(Page images and extracted text)

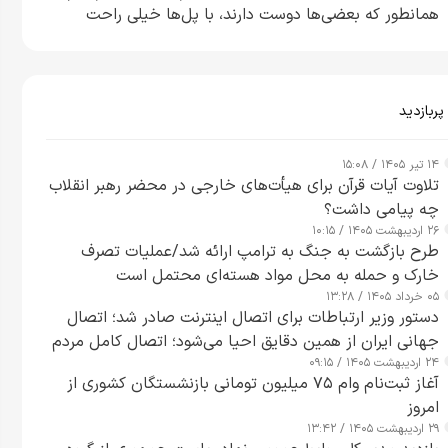
همانطور که بعضی‌ها دوست دارند، با پل‌ها خیلی راحت
می‌توانم بیشتر پل‌هایشان را در کمتر از یک ساعت از بین
ببرم+ ویدیو
پربازدید
۱۴ تیر ۱۴۰۵ / ۱۵:۰۸
تلاوت آیات قرآن برای هیأت‌های خارجی در محضر رهبر انقلاب
چه پیامی داشت؟
۲۶ اردیبهشت ۱۴۰۵ / ۱۰:۱۵
طرح‌ بازگشت به جنگ به ترامپ ارائه شد/عملیات تصرف
خارک و حمله به محل مواد هسته‌ای محتمل است
۰۵ خرداد ۱۴۰۵ / ۱۳:۲۸
دستور وزیر ارتباطات برای اتصال اینترنت صادر شد؛ اتصال
جهانی ایران از همین دقایق احیا می‌شود؛ اتصال کامل مردم
۲۴ اردیبهشت ۱۴۰۵ / ۰۹:۱۵
تا ۲۴ ساعت آینده
آغاز ثبت‌نام وام ۷۵ میلیون تومانی بازنشستگان کشوری از
امروز
۲۹ اردیبهشت ۱۴۰۵ / ۱۳:۴۲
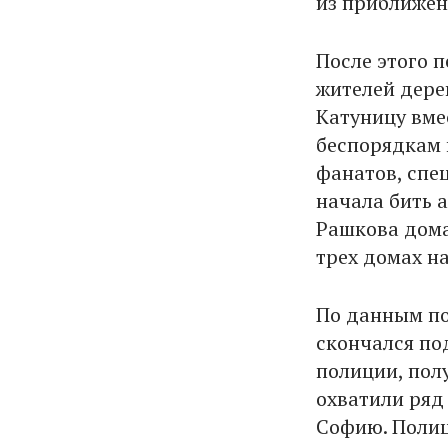
из приближен
После этого 
жителей дере
Катуницу вмес
беспорядкам 
фанатов, спе
начала бить 
Рашкова дома
трех домах н
По данным по
скончался под
полиции, пол
охватили ряд
Софию. Полиц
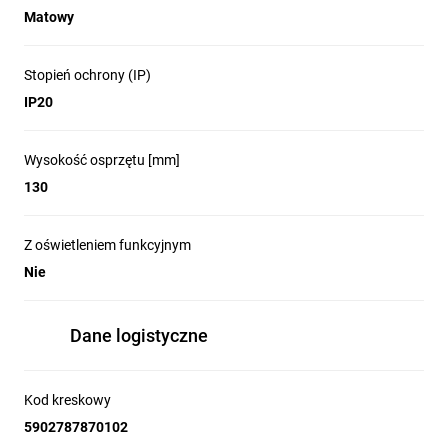
Matowy
Stopień ochrony (IP)
IP20
Wysokość osprzętu [mm]
130
Z oświetleniem funkcyjnym
Nie
Dane logistyczne
Kod kreskowy
5902787870102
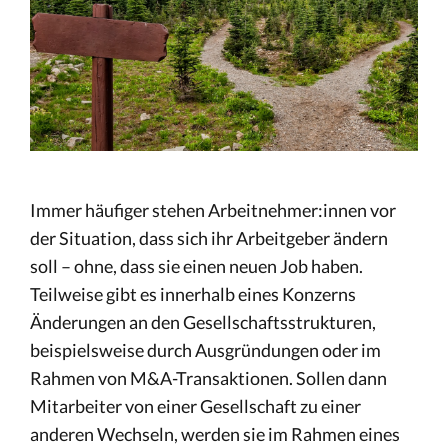
Immer häufiger stehen Arbeitnehmer:innen vor
der Situation, dass sich ihr Arbeitgeber ändern
soll – ohne, dass sie einen neuen Job haben.
Teilweise gibt es innerhalb eines Konzerns
Änderungen an den Gesellschaftsstrukturen,
beispielsweise durch Ausgründungen oder im
Rahmen von M&A-Transaktionen. Sollen dann
Mitarbeiter von einer Gesellschaft zu einer
anderen Wechseln, werden sie im Rahmen eines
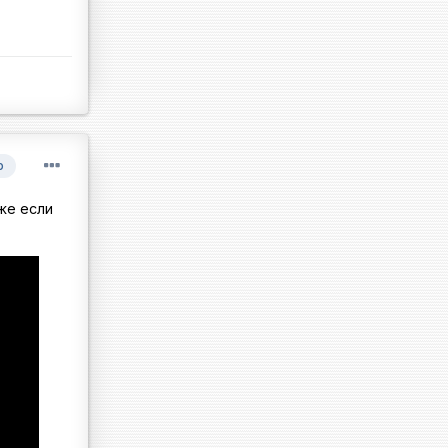
р
же если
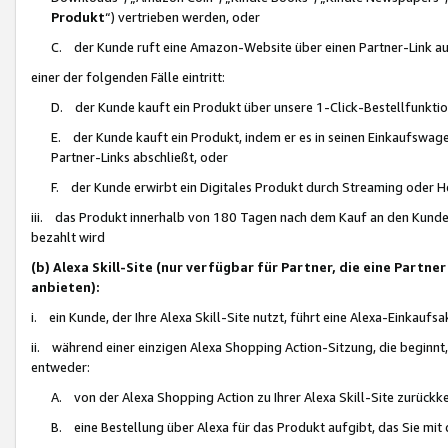
Produkt
“) vertrieben werden, oder
C. der Kunde ruft eine Amazon-Website über einen Partner-Link auf, d
einer der folgenden Fälle eintritt:
D. der Kunde kauft ein Produkt über unsere 1-Click-Bestellfunktio
E. der Kunde kauft ein Produkt, indem er es in seinen Einkaufswag
Partner-Links abschließt, oder
F. der Kunde erwirbt ein Digitales Produkt durch Streaming oder 
iii. das Produkt innerhalb von 180 Tagen nach dem Kauf an den Kunde
bezahlt wird
(b) Alexa Skill-Site (nur verfügbar für Partner, die eine Par
anbieten):
i. ein Kunde, der Ihre Alexa Skill-Site nutzt, führt eine Alexa-Einkaufsa
ii. während einer einzigen Alexa Shopping Action-Sitzung, die beginnt
entweder:
A. von der Alexa Shopping Action zu Ihrer Alexa Skill-Site zurückk
B. eine Bestellung über Alexa für das Produkt aufgibt, das Sie mit 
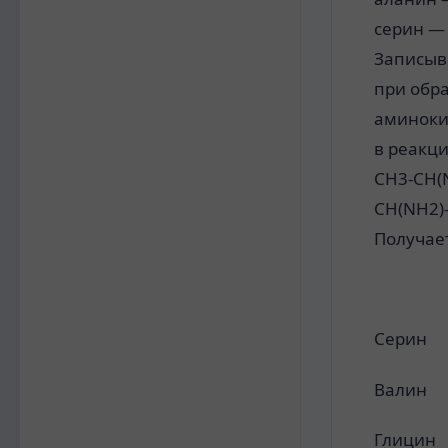
серин —
Записыв
при обр
аминокис
в реакци
CH3-CH(
CH(NH2)
Получае
Серин
Валин
Глицин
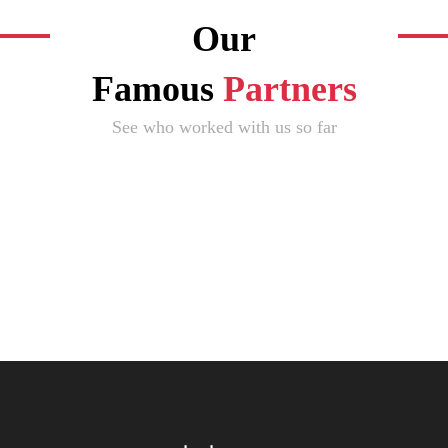
Our
Famous
Partners
See who worked with us so far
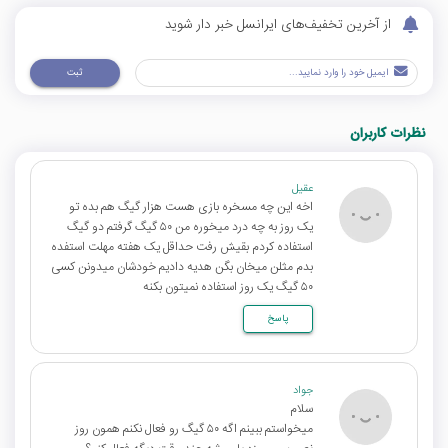
از آخرین تخفیف‌های ایرانسل خبر دار شوید
ثبت
نظرات کاربران
عقیل
اخه این چه مسخره بازی هست هزار گیگ هم بده تو
یک روز به چه درد میخوره من ۵۰ گیگ گرفتم دو گیگ
استفاده کردم بقیش رفت حداقل یک هفته مهلت استفده
بدم مثلن میخان بگن هدیه دادیم خودشان میدونن کسی
۵۰ گیگ یک روز استفاده نمیتون بکنه
پاسخ
جواد
سلام
میخواستم ببینم اگه ۵۰ گیگ رو فعال نکنم همون روز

● **WHAT THE TASK REQUIRES**:
Copy each of the entries above precisely, and drop whatever pictures they hold.

● **EXERCISE SOLUTION**:
همانطور که بعضی‌ها دوست دارند، با پل‌ها خیلی راحت
می‌توانم بیشتر پل‌هایشان را در کمتر از یک ساعت از بین
ببرم+ ویدیو
پربازدید
۱۴ تیر ۱۴۰۵ / ۱۵:۰۸
تلاوت آیات قرآن برای هیأت‌های خارجی در محضر رهبر انقلاب
چه پیامی داشت؟
۲۶ اردیبهشت ۱۴۰۵ / ۱۰:۱۵
طرح‌ بازگشت به جنگ به ترامپ ارائه شد/عملیات تصرف
خارک و حمله به محل مواد هسته‌ای محتمل است
۰۵ خرداد ۱۴۰۵ / ۱۳:۲۸
دستور وزیر ارتباطات برای اتصال اینترنت صادر شد؛ اتصال
جهانی ایران از همین دقایق احیا می‌شود؛ اتصال کامل مردم
۲۴ اردیبهشت ۱۴۰۵ / ۰۹:۱۵
تا ۲۴ ساعت آینده
آغاز ثبت‌نام وام ۷۵ میلیون تومانی بازنشستگان کشوری از
امروز
۲۹ اردیبهشت ۱۴۰۵ / ۱۳:۴۲
из приближен
После этого 
жителей дере
Катуницу вмес
беспорядкам 
фанатов, спе
начала бить 
Рашкова дома
трех домах н
По данным по
скончался под
полиции, пол
охватили ряд
Софию. Полиц
Matowy
Stopień ochrony (IP)
IP20
Wysokość osprzętu [mm]
130
Z oświetleniem funkcyjnym
Nie
Dane logistyczne
Kod kreskowy
5902787870102
Immer häufiger stehen Arbeitnehmer:innen vor
der Situation, dass sich ihr Arbeitgeber ändern
soll – ohne, dass sie einen neuen Job haben.
Teilweise gibt es innerhalb eines Konzerns
Änderungen an den Gesellschaftsstrukturen,
beispielsweise durch Ausgründungen oder im
Rahmen von M&A-Transaktionen. Sollen dann
Mitarbeiter von einer Gesellschaft zu einer
anderen Wechseln, werden sie im Rahmen eines
р
же если
Produkt
“) vertrieben werden, oder
C. der Kunde ruft eine Amazon-Website über einen Partner-Link auf, d
einer der folgenden Fälle eintritt:
D. der Kunde kauft ein Produkt über unsere 1-Click-Bestellfunktio
E. der Kunde kauft ein Produkt, indem er es in seinen Einkaufswag
Partner-Links abschließt, oder
F. der Kunde erwirbt ein Digitales Produkt durch Streaming oder 
iii. das Produkt innerhalb von 180 Tagen nach dem Kauf an den Kunde
bezahlt wird
(b) Alexa Skill-Site (nur verfügbar für Partner, die eine Par
anbieten):
i. ein Kunde, der Ihre Alexa Skill-Site nutzt, führt eine Alexa-Einkaufsa
ii. während einer einzigen Alexa Shopping Action-Sitzung, die beginnt
entweder:
A. von der Alexa Shopping Action zu Ihrer Alexa Skill-Site zurückk
B. eine Bestellung über Alexa für das Produkt aufgibt, das Sie mit 
серин —
Записыв
при обр
аминокис
в реакци
CH3-CH(
CH(NH2)
Получае
Серин
Валин
Глицин
Our
Famous
Partners
See who worked with us so far
از آخرین تخفیف‌های ایرانسل خبر دار شوید
ثبت
نظرات کاربران
عقیل
اخه این چه مسخره بازی هست هزار گیگ هم بده تو
یک روز به چه درد میخوره من ۵۰ گیگ گرفتم دو گیگ
استفاده کردم بقیش رفت حداقل یک هفته مهلت استفده
بدم مثلن میخان بگن هدیه دادیم خودشان میدونن کسی
۵۰ گیگ یک روز استفاده نمیتون بکنه
پاسخ
جواد
سلام
میخواستم ببینم اگه ۵۰ گیگ رو فعال نکنم همون روز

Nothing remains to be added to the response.